What the task asks
Leave the pictures out and return every line below exactly.

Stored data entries
===
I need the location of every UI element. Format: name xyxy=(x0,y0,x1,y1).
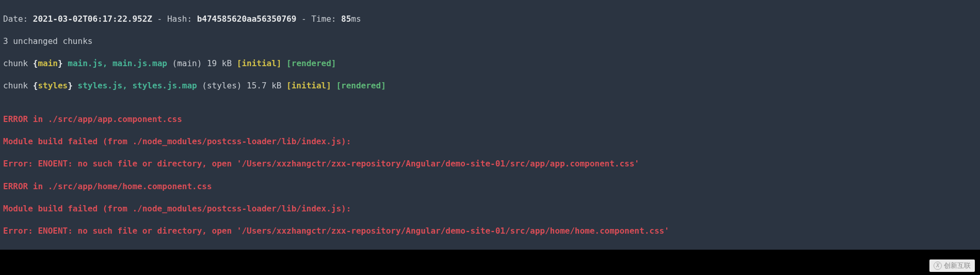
chunk-initial: [initial] xyxy=(237,58,282,68)
date-value: 2021-03-02T06:17:22.952Z xyxy=(33,14,152,24)
chunk-line-styles: chunk {styles} styles.js, styles.js.map … xyxy=(3,80,977,91)
brace-close: } xyxy=(58,58,63,68)
chunk-name: styles xyxy=(38,81,68,90)
chunk-space xyxy=(331,81,336,90)
date-label: Date: xyxy=(3,14,33,24)
unchanged-chunks: 3 unchanged chunks xyxy=(3,36,977,47)
chunk-name: main xyxy=(38,58,58,68)
chunk-rendered: [rendered] xyxy=(286,58,336,68)
watermark-logo-icon: X xyxy=(934,262,942,270)
error-line: Module build failed (from ./node_modules… xyxy=(3,136,977,147)
error-line: Module build failed (from ./node_modules… xyxy=(3,203,977,215)
sep2: - Time: xyxy=(296,14,341,24)
error-line: ERROR in ./src/app/home/home.component.c… xyxy=(3,181,977,192)
build-header-line: Date: 2021-03-02T06:17:22.952Z - Hash: b… xyxy=(3,13,977,25)
error-line: Error: ENOENT: no such file or directory… xyxy=(3,225,977,237)
error-line: Error: ENOENT: no such file or directory… xyxy=(3,158,977,170)
chunk-files: main.js, main.js.map xyxy=(63,58,167,68)
terminal-output: Date: 2021-03-02T06:17:22.952Z - Hash: b… xyxy=(0,0,980,250)
time-unit: ms xyxy=(351,14,361,24)
watermark-badge: X 创新互联 xyxy=(929,259,975,272)
chunk-meta: (main) 19 kB xyxy=(167,58,237,68)
watermark-text: 创新互联 xyxy=(944,261,971,270)
chunk-rendered: [rendered] xyxy=(336,81,385,90)
chunk-prefix: chunk xyxy=(3,81,33,90)
hash-value: b474585620aa56350769 xyxy=(197,14,297,24)
sep1: - Hash: xyxy=(152,14,197,24)
chunk-line-main: chunk {main} main.js, main.js.map (main)… xyxy=(3,58,977,69)
time-value: 85 xyxy=(341,14,351,24)
chunk-space xyxy=(281,58,286,68)
chunk-prefix: chunk xyxy=(3,58,33,68)
brace-open: { xyxy=(33,58,38,68)
error-line: ERROR in ./src/app/app.component.css xyxy=(3,114,977,125)
chunk-meta: (styles) 15.7 kB xyxy=(197,81,286,90)
chunk-initial: [initial] xyxy=(286,81,331,90)
brace-close: } xyxy=(68,81,73,90)
brace-open: { xyxy=(33,81,38,90)
chunk-files: styles.js, styles.js.map xyxy=(73,81,197,90)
===
Your solution
I need the location of every UI element. Format: name xyxy=(x0,y0,x1,y1).
chunk-initial: [initial] xyxy=(237,58,282,68)
date-value: 2021-03-02T06:17:22.952Z xyxy=(33,14,152,24)
chunk-line-styles: chunk {styles} styles.js, styles.js.map … xyxy=(3,80,977,91)
brace-close: } xyxy=(58,58,63,68)
chunk-name: styles xyxy=(38,81,68,90)
chunk-space xyxy=(331,81,336,90)
date-label: Date: xyxy=(3,14,33,24)
unchanged-chunks: 3 unchanged chunks xyxy=(3,36,977,47)
chunk-name: main xyxy=(38,58,58,68)
chunk-rendered: [rendered] xyxy=(286,58,336,68)
watermark-logo-icon: X xyxy=(934,262,942,270)
error-line: Module build failed (from ./node_modules… xyxy=(3,136,977,147)
error-line: Module build failed (from ./node_modules… xyxy=(3,203,977,215)
sep2: - Time: xyxy=(296,14,341,24)
error-line: ERROR in ./src/app/home/home.component.c… xyxy=(3,181,977,192)
build-header-line: Date: 2021-03-02T06:17:22.952Z - Hash: b… xyxy=(3,13,977,25)
error-line: Error: ENOENT: no such file or directory… xyxy=(3,225,977,237)
error-line: Error: ENOENT: no such file or directory… xyxy=(3,158,977,170)
chunk-files: main.js, main.js.map xyxy=(63,58,167,68)
terminal-output: Date: 2021-03-02T06:17:22.952Z - Hash: b… xyxy=(0,0,980,250)
time-unit: ms xyxy=(351,14,361,24)
watermark-badge: X 创新互联 xyxy=(929,259,975,272)
chunk-meta: (main) 19 kB xyxy=(167,58,237,68)
watermark-text: 创新互联 xyxy=(944,261,971,270)
chunk-rendered: [rendered] xyxy=(336,81,385,90)
chunk-prefix: chunk xyxy=(3,81,33,90)
hash-value: b474585620aa56350769 xyxy=(197,14,297,24)
sep1: - Hash: xyxy=(152,14,197,24)
chunk-line-main: chunk {main} main.js, main.js.map (main)… xyxy=(3,58,977,69)
time-value: 85 xyxy=(341,14,351,24)
chunk-space xyxy=(281,58,286,68)
chunk-prefix: chunk xyxy=(3,58,33,68)
brace-open: { xyxy=(33,58,38,68)
error-line: ERROR in ./src/app/app.component.css xyxy=(3,114,977,125)
chunk-meta: (styles) 15.7 kB xyxy=(197,81,286,90)
chunk-initial: [initial] xyxy=(286,81,331,90)
brace-close: } xyxy=(68,81,73,90)
brace-open: { xyxy=(33,81,38,90)
chunk-files: styles.js, styles.js.map xyxy=(73,81,197,90)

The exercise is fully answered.